Tips for a pain-free journey to software-defined infrastructure

By some estimates, 70% of the servers in enterprise data centers are now virtualized, meaning that nearly every company is enjoying the benefits of flexibility, high utilization rates and automation that virtualization provides.

If you’re one of them, you might be tempted to move your network, storage and desktops to software-defined infrastructure (SDI) as quickly as possible. That’s a great long-term strategy. In fact, Gartner predicts that programmatic infrastructure will be a necessity for most enterprises by 2020. But you should move at your own pace and for the right reasons. Don’t rush the journey, and be aware of these common pitfalls.

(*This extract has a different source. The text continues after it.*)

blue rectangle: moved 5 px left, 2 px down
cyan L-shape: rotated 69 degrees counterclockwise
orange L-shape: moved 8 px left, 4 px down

Have a strategy and a plan. Think through what you want to virtualize and why you want to do it. Common reasons include improving the efficiency of equipment you already have, improving application performance or building the foundation for hybrid cloud. Knowing your objectives will give you, and your technology partner, a better fix on what to migrate and when.

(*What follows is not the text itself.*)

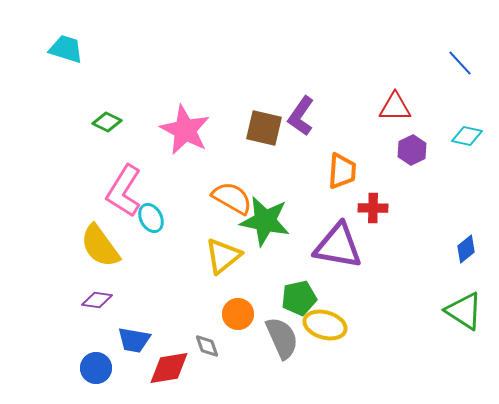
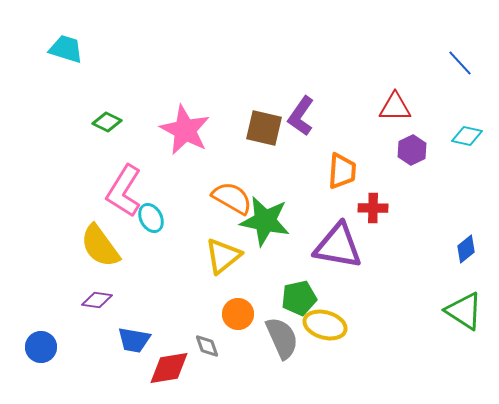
blue circle: moved 55 px left, 21 px up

Be aware that many areas of SDI are still in early-stage development and standards are incomplete or nonexistent. This makes mission-critical applications poor candidates for early migration. Start with low-risk applications and implement in phases, being aware that a full migration may take years and that some legacy assets may not be worth virtualizing all. If you’re new to SDI, consider virtualizing a small part of your infrastructure, such as firewalls or a handful of desktops, to become familiar with the process.

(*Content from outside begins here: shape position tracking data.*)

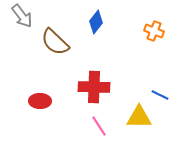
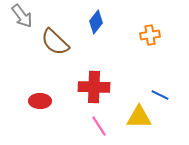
orange cross: moved 4 px left, 4 px down; rotated 30 degrees counterclockwise
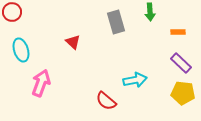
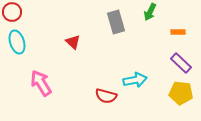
green arrow: rotated 30 degrees clockwise
cyan ellipse: moved 4 px left, 8 px up
pink arrow: rotated 52 degrees counterclockwise
yellow pentagon: moved 2 px left
red semicircle: moved 5 px up; rotated 25 degrees counterclockwise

For all the flexibility SDI provides, it also introduces complexity. You’ll now have a virtual layer to monitor in addition to your existing physical layers. That’s not a reason to stay put, but be aware that management and troubleshooting tasks may become a bit more complex.

Map dependencies. In a perfect world, all interfaces between software and hardware would be defined logically, but we know this isn’t a perfect world. In the rush to launch or repair an application, developers may create shortcuts by specifying physical dependencies between, say, a database and storage device. These connections may fail if storage is virtualized. Understand where any such dependencies may exist and fix them before introducing a software-defined layer.

SDI requires a new approach to systems management as well. Since new devices can be introduced to the network with little or no manual intervention, it can be difficult to forecast their performance impact in advance. Be sure to factor analytics and performance management metrics into your planning so that you have a way of modeling the impact of changes before making them.

Use standards. Many SDI standards are still a work-in-progress. While most vendors do a good job of adhering to a base set of standards, they may also include proprietary extensions that could affect compatibility with third-party products. To ensure you have the greatest degree of flexibility, look for solutions that conform to standards like the Open Networking Foundation’s OpenFlow and OpenSDS for storage.

SDI relies heavily on application program interfaces for communication. Since there are no universal standards for infrastructure APIs, they are potential source of lock-in if your SDI solution requires APIs specific to a particular vendor. Look for solutions that adhere to APIs defined by industry standards instead.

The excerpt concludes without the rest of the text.